# Training a Neural Network for Adaptive Cruise Control

Now that we have proven the correctness of an abstract system and derived a specification for the neural network, it is time to train such a neural network.

## Intro
This notebook trains a neural network for adaptive cruise control in a highly simplified setting.

![grafik.png](attachment:b10a6c91-db7b-4136-845a-a755cdbc7f00.png)

- The system is described by two variables: Relative (!) Position $p_{\text{rel}}$ and Velocity $v_{\text{rel}}$
- The Neural Network determines the acceleration of the car in the back via discrete control:
  Accelerate ($a_{\text{rel}}=-A$); No Acceleration ($a_{\text{rel}}=0$); Brake ($a_{\text{rel}}=B$)
- The dynamics of the system are given as $p_{\text{rel}}'=v_{\text{rel}},v_{\text{rel}}'=a_{\text{rel}}$ and there is a control decision at least every $0.1$ seconds
- To keep the system safe, we must ensure that the car in the back never crashes into the car in the front

## Setup

In [1]:
import libs.acc
from libs.gym_helper import *
import gymnasium as gym
from gymnasium import wrappers

from stable_baselines3 import PPO
from stable_baselines3.common.evaluation import evaluate_policy
from stable_baselines3.common.monitor import Monitor
from stable_baselines3.common.utils import set_random_seed
import time
import numpy as np

set_random_seed(0)

In [2]:
# Initialize Evaluation Environment for ACC
eval_env = Monitor(gym.make('acc-discrete-v0'))

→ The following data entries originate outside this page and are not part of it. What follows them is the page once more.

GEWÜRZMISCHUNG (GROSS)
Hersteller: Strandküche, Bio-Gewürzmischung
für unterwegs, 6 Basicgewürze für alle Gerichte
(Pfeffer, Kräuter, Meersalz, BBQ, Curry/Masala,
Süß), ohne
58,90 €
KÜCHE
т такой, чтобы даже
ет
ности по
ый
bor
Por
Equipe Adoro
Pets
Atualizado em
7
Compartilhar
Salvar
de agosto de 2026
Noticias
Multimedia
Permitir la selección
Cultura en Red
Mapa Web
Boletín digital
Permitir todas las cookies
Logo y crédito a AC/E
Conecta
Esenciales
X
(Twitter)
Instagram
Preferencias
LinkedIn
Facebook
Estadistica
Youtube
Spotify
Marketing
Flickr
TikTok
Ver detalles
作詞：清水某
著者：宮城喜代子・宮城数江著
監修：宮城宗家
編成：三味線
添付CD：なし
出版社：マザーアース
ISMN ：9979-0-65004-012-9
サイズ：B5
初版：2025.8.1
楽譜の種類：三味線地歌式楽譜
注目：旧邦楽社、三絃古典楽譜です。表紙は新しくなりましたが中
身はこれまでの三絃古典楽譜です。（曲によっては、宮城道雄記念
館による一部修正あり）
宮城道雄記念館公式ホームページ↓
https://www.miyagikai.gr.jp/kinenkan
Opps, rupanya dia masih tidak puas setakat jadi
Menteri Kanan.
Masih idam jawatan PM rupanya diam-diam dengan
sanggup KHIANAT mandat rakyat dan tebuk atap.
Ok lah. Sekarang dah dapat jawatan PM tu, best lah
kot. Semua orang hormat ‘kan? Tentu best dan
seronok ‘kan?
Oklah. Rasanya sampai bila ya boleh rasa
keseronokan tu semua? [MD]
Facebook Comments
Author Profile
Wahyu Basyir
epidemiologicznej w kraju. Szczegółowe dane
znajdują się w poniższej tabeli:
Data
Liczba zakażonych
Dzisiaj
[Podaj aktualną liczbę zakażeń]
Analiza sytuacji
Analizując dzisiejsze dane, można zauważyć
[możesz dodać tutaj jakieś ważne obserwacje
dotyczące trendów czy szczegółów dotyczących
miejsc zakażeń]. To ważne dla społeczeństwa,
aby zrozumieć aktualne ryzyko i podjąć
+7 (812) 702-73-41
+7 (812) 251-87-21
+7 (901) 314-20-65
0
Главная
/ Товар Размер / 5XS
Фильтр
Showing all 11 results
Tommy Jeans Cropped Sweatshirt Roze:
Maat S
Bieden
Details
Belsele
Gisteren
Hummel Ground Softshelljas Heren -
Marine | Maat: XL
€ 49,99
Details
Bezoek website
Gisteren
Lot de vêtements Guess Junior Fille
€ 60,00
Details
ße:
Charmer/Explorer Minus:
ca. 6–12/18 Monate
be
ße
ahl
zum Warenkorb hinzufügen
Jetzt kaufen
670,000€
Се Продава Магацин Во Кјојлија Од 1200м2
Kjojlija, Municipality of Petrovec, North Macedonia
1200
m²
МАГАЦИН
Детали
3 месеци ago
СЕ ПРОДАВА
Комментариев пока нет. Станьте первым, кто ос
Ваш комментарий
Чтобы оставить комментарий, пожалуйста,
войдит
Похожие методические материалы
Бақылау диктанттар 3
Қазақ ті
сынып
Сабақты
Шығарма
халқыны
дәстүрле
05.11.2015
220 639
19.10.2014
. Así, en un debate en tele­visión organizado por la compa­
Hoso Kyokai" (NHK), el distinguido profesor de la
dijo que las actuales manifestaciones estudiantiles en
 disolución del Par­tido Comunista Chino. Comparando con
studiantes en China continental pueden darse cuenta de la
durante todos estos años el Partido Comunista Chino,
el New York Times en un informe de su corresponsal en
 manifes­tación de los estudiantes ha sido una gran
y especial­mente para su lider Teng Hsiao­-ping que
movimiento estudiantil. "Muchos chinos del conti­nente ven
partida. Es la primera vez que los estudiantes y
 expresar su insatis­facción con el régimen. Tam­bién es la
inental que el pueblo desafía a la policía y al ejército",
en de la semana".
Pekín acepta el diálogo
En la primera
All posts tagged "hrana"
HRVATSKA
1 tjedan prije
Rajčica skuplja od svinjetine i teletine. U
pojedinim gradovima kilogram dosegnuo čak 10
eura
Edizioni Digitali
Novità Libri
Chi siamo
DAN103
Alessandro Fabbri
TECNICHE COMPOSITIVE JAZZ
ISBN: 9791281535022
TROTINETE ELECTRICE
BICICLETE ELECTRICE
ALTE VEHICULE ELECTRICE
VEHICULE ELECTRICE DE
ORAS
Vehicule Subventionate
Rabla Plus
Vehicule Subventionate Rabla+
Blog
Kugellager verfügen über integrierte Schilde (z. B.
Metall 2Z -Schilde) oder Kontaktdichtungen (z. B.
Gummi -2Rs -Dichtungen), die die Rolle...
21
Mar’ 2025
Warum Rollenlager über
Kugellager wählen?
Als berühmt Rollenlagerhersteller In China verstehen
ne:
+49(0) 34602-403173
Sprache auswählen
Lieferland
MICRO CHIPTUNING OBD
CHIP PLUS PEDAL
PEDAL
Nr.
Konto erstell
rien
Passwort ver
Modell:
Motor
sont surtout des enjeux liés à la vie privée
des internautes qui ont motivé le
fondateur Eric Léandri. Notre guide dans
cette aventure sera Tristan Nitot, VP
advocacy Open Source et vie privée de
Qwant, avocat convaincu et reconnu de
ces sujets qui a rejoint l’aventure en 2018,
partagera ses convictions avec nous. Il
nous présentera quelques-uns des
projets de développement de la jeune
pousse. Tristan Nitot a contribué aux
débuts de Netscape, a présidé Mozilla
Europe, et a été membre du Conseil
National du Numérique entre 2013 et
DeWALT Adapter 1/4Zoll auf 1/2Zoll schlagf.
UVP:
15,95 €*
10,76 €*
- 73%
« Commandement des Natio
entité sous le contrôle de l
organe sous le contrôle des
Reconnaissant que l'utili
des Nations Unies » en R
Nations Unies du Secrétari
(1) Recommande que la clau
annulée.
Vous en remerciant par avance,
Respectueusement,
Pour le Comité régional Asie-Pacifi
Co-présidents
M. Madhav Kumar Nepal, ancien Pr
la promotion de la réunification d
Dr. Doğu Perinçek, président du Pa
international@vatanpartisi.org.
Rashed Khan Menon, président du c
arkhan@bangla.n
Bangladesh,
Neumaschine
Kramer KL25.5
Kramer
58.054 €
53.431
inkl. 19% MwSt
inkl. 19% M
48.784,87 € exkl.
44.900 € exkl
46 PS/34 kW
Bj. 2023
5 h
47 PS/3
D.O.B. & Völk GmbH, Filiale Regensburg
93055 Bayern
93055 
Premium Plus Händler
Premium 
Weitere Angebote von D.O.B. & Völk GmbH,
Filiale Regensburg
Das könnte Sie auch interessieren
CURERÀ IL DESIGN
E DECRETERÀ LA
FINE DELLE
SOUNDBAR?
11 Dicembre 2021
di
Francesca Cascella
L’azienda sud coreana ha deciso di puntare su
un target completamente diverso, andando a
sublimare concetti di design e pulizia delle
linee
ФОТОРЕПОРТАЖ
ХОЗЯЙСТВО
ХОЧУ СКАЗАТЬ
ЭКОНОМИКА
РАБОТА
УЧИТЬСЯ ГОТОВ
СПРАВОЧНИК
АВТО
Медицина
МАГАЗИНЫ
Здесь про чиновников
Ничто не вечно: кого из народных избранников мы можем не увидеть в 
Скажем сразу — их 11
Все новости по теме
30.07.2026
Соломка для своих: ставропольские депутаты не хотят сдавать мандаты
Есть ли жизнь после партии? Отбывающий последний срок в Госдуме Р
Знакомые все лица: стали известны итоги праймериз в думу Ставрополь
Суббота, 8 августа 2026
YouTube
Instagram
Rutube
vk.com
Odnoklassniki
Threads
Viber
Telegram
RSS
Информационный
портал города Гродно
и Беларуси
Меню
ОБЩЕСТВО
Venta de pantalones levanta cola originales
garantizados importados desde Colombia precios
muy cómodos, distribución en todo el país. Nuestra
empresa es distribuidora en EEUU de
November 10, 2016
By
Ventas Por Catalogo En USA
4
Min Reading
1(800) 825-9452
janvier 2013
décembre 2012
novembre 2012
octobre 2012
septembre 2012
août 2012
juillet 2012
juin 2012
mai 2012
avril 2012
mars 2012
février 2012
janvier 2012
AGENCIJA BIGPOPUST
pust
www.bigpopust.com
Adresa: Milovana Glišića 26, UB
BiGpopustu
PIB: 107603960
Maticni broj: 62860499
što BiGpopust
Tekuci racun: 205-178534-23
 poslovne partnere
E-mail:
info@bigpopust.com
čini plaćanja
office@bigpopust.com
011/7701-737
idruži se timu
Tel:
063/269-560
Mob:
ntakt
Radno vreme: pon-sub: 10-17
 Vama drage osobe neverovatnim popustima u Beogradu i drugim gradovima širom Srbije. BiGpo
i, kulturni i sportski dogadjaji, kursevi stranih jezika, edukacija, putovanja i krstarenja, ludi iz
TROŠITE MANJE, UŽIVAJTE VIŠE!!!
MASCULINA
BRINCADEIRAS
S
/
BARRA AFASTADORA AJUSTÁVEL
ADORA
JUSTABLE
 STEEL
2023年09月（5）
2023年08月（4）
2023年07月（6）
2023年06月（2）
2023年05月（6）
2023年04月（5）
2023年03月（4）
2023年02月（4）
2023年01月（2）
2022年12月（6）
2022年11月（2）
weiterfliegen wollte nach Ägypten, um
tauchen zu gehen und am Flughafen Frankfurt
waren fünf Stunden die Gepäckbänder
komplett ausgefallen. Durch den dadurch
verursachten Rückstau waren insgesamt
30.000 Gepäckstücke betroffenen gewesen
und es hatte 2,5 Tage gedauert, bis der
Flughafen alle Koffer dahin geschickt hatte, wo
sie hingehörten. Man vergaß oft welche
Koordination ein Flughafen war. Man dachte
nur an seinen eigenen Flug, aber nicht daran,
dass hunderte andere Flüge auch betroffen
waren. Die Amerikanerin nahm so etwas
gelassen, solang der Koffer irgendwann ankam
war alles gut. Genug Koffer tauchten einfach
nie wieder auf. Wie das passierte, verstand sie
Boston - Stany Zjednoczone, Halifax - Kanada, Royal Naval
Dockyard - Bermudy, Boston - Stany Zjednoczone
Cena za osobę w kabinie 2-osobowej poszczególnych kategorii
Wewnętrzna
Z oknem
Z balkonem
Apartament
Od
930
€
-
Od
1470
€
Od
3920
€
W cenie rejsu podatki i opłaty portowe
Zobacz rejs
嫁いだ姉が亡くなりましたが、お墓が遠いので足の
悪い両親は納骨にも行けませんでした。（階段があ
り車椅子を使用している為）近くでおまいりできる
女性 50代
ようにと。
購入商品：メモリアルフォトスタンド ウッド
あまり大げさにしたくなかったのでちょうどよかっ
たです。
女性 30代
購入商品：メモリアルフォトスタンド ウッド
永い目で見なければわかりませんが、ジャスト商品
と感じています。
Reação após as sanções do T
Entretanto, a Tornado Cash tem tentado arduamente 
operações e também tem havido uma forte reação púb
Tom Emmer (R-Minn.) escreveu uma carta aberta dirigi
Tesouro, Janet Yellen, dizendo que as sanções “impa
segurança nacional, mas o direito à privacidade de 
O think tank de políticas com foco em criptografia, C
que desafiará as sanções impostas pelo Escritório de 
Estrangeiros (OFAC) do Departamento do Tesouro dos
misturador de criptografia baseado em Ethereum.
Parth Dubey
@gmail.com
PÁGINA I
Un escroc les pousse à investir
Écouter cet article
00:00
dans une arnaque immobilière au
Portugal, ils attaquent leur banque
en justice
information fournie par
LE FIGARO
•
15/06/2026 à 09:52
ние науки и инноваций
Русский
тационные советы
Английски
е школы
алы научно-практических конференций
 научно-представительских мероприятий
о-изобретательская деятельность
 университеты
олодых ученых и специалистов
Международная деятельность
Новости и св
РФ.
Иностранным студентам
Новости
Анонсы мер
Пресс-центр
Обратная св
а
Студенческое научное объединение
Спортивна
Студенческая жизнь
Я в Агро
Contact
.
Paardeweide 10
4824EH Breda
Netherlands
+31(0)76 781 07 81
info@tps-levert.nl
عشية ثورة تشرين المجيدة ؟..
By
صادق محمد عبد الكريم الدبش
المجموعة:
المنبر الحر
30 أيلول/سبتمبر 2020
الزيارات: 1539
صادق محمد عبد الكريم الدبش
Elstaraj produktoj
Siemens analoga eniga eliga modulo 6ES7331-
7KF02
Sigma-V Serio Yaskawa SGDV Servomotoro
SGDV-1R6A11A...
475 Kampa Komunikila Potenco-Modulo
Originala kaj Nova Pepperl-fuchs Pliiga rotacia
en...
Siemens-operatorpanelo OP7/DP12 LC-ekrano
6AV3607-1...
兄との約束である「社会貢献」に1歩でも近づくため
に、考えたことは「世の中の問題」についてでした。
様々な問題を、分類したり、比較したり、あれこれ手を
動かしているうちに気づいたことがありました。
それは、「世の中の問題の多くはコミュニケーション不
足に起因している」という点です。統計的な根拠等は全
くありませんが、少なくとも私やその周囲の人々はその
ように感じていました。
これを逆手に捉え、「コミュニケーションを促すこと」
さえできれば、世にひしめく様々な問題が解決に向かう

Next, we initialize the environment.  
To see, how we can implement environments, feel free to have a look at `./libs/acc.py`

#### Digression: Reward Function
We will train our agent via Reinforcement Learning.
To this end, we require a reward function which tells our agent whether its behavior is good or not.

The computation of the reward is implemented in the `step` function of the environment in `./libs/acc.py`

Unfortunately, designing good loss functions is a very complicated topic where [lots of things can go wrong](https://par.nsf.gov/servlets/purl/10424463).  
Fortunately, in our case the reward function fell from the sky:
- If the agent is still alive and well: +0.1
- If the agent crashed: -200
- If the agent's position is larger than the cutoff ($>100$): -50

## Training a bad model
To see that our NN verification actually works as inteded, we begin by training a decidedly **bad** model.
To this end, we invert the reward function, i.e. our model is rewarded for crashing and falling behind...

In [3]:
# Initialize Environment and Train Model
env1 = get_env1()
model1 = train_model1(env1)

Using cpu device
Wrapping the env with a `Monitor` wrapper
Wrapping the env in a DummyVecEnv.
Performing some training steps...
---------------------------------
| rollout/           |          |
|    ep_len_mean     | 62       |
|    ep_rew_mean     | 93.9     |
| time/              |          |
|    fps             | 2780     |
|    iterations      | 1        |
|    time_elapsed    | 0        |
|    total_timesteps | 2048     |
---------------------------------
-----------------------------------------
| rollout/                |             |
|    ep_len_mean          | 68.8        |
|    ep_rew_mean          | 89          |
| time/                   |             |
|    fps                  | 2065        |
|    iterations           | 2           |
|    time_elapsed         | 1           |
|    total_timesteps      | 4096        |
| train/                  |             |
|    approx_kl            | 0.008028011 |
|    clip_fraction        | 0.0875      |
|    clip_range           | 

### Let's see how bad it is...

In [4]:
show_run(eval_env, model1.predict, obs=[50,-8])

## Training a good model
OK, I guess we have learned our lesson...

In [9]:
# Initialize Training Environment for ACC
env = gym.make("acc-discrete-v0")
# Bad idea:
# env.unwrapped.invert_loss=True

In [10]:
# Initialize Agent
architecture = dict(pi=[64, 64, 64, 64], vf=[64, 64, 64, 64])
good_model = PPO("MlpPolicy", env, verbose=1,policy_kwargs={"activation_fn":nn.ReLU,"net_arch":architecture})

Using cpu device
Wrapping the env with a `Monitor` wrapper
Wrapping the env in a DummyVecEnv.


### Evaluation
Now that we have an agent, we can test the agent and see what reward we currently get.  
To this end, we setup a new evaluation environment and use the function `evaluate_policy`:

In [11]:
# Evaluate untrained agent
mean_reward, std_reward = evaluate_policy(good_model, eval_env, n_eval_episodes=1000, deterministic=True)
print(f"mean_reward:{mean_reward:.2f} +/- {std_reward:.2f}")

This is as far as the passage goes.